== Problem ==
Return a copy of each line in the listing that includes the word "informatie".
· · · · ·
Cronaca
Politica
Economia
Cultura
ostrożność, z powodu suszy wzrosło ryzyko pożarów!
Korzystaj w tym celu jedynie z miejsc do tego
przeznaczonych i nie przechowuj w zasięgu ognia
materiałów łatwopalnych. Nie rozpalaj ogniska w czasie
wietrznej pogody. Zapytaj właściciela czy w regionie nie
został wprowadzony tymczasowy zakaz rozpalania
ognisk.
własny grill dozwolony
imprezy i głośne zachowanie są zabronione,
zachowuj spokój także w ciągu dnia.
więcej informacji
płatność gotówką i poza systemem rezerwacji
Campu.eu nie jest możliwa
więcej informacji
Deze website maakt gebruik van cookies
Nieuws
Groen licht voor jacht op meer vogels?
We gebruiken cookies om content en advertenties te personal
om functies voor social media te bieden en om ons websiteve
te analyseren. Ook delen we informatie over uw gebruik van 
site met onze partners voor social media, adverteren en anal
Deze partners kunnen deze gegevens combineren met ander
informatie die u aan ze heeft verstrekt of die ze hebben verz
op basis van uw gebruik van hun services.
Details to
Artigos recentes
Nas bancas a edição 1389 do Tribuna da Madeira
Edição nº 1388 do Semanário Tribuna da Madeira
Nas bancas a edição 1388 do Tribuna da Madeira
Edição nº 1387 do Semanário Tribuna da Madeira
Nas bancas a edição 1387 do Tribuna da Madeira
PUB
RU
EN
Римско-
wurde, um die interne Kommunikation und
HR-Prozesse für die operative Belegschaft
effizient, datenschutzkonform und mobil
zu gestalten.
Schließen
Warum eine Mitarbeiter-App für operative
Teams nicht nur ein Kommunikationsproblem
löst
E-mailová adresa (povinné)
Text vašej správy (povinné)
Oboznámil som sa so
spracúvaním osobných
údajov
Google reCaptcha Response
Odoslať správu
· · · · ·
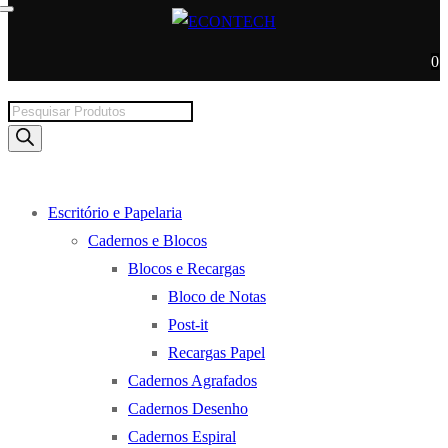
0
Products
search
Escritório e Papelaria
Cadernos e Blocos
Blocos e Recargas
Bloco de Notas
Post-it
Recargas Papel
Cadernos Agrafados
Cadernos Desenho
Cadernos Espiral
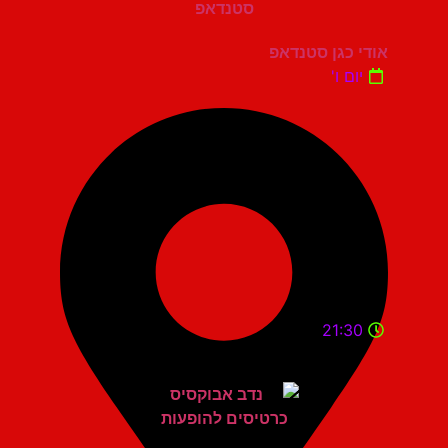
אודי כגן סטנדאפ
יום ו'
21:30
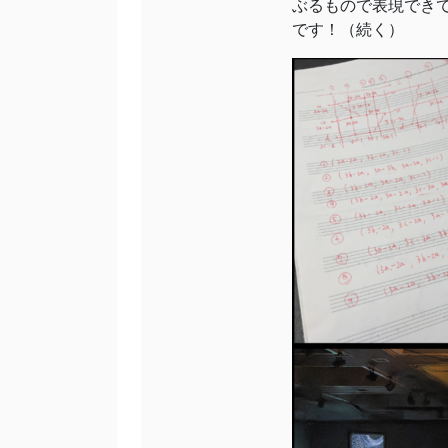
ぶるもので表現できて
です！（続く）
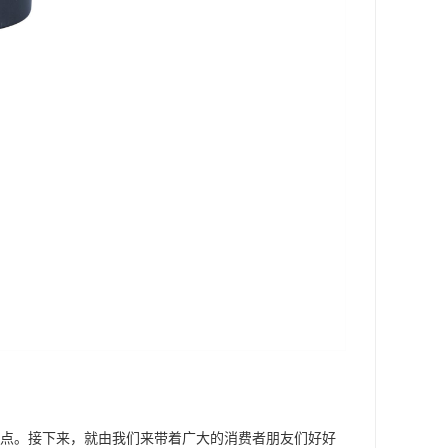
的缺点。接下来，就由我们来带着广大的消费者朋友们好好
· · · · ·
== Solution to the problem ==
te analyseren. Ook delen we informatie over uw gebruik van 
informatie die u aan ze heeft verstrekt of die ze hebben verz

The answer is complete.